## Records supplied
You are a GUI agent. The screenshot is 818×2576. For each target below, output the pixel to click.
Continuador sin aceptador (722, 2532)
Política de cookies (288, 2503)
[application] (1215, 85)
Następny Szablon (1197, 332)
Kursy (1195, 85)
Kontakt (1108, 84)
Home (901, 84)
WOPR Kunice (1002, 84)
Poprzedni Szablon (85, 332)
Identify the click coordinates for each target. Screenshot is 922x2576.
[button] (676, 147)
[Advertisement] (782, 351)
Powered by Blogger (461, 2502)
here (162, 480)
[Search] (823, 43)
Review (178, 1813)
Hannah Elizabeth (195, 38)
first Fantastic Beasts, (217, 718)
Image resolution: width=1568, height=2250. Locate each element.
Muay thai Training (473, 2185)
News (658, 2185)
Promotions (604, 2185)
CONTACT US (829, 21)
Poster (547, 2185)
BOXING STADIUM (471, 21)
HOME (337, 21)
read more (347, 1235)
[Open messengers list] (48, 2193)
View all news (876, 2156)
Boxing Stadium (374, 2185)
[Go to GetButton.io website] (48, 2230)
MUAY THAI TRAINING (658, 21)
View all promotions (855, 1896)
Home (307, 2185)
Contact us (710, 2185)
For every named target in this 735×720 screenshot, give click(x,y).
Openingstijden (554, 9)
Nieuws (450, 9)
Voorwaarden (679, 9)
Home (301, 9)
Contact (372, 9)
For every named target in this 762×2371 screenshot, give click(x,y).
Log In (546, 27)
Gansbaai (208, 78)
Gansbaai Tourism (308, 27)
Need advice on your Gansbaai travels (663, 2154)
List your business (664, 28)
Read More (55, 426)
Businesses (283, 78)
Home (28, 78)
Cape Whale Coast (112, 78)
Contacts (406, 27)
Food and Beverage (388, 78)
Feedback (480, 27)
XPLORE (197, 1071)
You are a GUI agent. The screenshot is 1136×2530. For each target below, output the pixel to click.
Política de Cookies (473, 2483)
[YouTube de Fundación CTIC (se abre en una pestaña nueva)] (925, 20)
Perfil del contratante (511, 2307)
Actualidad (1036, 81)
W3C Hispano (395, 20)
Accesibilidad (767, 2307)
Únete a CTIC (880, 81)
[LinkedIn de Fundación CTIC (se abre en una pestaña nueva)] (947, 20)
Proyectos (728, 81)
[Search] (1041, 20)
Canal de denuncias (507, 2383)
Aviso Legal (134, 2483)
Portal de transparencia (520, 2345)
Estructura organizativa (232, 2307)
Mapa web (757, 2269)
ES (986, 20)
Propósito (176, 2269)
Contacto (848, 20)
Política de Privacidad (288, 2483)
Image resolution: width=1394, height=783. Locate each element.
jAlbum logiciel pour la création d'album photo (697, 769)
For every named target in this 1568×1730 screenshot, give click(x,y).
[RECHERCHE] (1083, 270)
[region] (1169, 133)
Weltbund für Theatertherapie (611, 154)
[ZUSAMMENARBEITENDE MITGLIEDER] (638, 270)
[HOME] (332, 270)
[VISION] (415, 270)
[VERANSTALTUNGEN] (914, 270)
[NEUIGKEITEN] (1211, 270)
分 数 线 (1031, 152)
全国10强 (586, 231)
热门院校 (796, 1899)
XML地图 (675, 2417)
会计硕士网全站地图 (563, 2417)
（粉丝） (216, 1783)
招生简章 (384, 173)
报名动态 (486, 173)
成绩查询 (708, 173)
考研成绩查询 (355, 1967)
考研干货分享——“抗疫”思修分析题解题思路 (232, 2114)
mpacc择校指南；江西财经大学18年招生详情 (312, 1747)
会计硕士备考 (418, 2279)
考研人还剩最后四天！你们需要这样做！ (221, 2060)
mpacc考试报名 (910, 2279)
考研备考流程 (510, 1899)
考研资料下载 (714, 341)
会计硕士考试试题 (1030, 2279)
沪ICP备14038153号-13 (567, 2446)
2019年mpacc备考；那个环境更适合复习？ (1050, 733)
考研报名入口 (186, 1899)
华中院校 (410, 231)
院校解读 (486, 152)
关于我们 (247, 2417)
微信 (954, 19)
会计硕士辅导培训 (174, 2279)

## What you need to do
Repeat the data above in full, word for word.

## Solved exercise
You are a GUI agent. The screenshot is 818×2576. For each target below, output the pixel to click.
Continuador sin aceptador (722, 2532)
Política de cookies (288, 2503)
[application] (1215, 85)
Następny Szablon (1197, 332)
Kursy (1195, 85)
Kontakt (1108, 84)
Home (901, 84)
WOPR Kunice (1002, 84)
Poprzedni Szablon (85, 332)
Identify the click coordinates for each target. Screenshot is 922x2576.
[button] (676, 147)
[Advertisement] (782, 351)
Powered by Blogger (461, 2502)
here (162, 480)
[Search] (823, 43)
Review (178, 1813)
Hannah Elizabeth (195, 38)
first Fantastic Beasts, (217, 718)
Image resolution: width=1568, height=2250. Locate each element.
Muay thai Training (473, 2185)
News (658, 2185)
Promotions (604, 2185)
CONTACT US (829, 21)
Poster (547, 2185)
BOXING STADIUM (471, 21)
HOME (337, 21)
read more (347, 1235)
[Open messengers list] (48, 2193)
View all news (876, 2156)
Boxing Stadium (374, 2185)
[Go to GetButton.io website] (48, 2230)
MUAY THAI TRAINING (658, 21)
View all promotions (855, 1896)
Home (307, 2185)
Contact us (710, 2185)
For every named target in this 735×720 screenshot, give click(x,y).
Openingstijden (554, 9)
Nieuws (450, 9)
Voorwaarden (679, 9)
Home (301, 9)
Contact (372, 9)
For every named target in this 762×2371 screenshot, give click(x,y).
Log In (546, 27)
Gansbaai (208, 78)
Gansbaai Tourism (308, 27)
Need advice on your Gansbaai travels (663, 2154)
List your business (664, 28)
Read More (55, 426)
Businesses (283, 78)
Home (28, 78)
Cape Whale Coast (112, 78)
Contacts (406, 27)
Food and Beverage (388, 78)
Feedback (480, 27)
XPLORE (197, 1071)
You are a GUI agent. The screenshot is 1136×2530. For each target below, output the pixel to click.
Política de Cookies (473, 2483)
[YouTube de Fundación CTIC (se abre en una pestaña nueva)] (925, 20)
Perfil del contratante (511, 2307)
Actualidad (1036, 81)
W3C Hispano (395, 20)
Accesibilidad (767, 2307)
Únete a CTIC (880, 81)
[LinkedIn de Fundación CTIC (se abre en una pestaña nueva)] (947, 20)
Proyectos (728, 81)
[Search] (1041, 20)
Canal de denuncias (507, 2383)
Aviso Legal (134, 2483)
Portal de transparencia (520, 2345)
Estructura organizativa (232, 2307)
Mapa web (757, 2269)
ES (986, 20)
Propósito (176, 2269)
Contacto (848, 20)
Política de Privacidad (288, 2483)
Image resolution: width=1394, height=783. Locate each element.
jAlbum logiciel pour la création d'album photo (697, 769)
For every named target in this 1568×1730 screenshot, give click(x,y).
[RECHERCHE] (1083, 270)
[region] (1169, 133)
Weltbund für Theatertherapie (611, 154)
[ZUSAMMENARBEITENDE MITGLIEDER] (638, 270)
[HOME] (332, 270)
[VISION] (415, 270)
[VERANSTALTUNGEN] (914, 270)
[NEUIGKEITEN] (1211, 270)
分 数 线 (1031, 152)
全国10强 (586, 231)
热门院校 (796, 1899)
XML地图 (675, 2417)
会计硕士网全站地图 (563, 2417)
（粉丝） (216, 1783)
招生简章 (384, 173)
报名动态 (486, 173)
成绩查询 (708, 173)
考研成绩查询 (355, 1967)
考研干货分享——“抗疫”思修分析题解题思路 (232, 2114)
mpacc择校指南；江西财经大学18年招生详情 (312, 1747)
会计硕士备考 (418, 2279)
考研人还剩最后四天！你们需要这样做！ (221, 2060)
mpacc考试报名 (910, 2279)
考研备考流程 (510, 1899)
考研资料下载 (714, 341)
会计硕士考试试题 (1030, 2279)
沪ICP备14038153号-13 (567, 2446)
2019年mpacc备考；那个环境更适合复习？ (1050, 733)
考研报名入口 (186, 1899)
华中院校 (410, 231)
院校解读 (486, 152)
关于我们 (247, 2417)
微信 (954, 19)
会计硕士辅导培训 (174, 2279)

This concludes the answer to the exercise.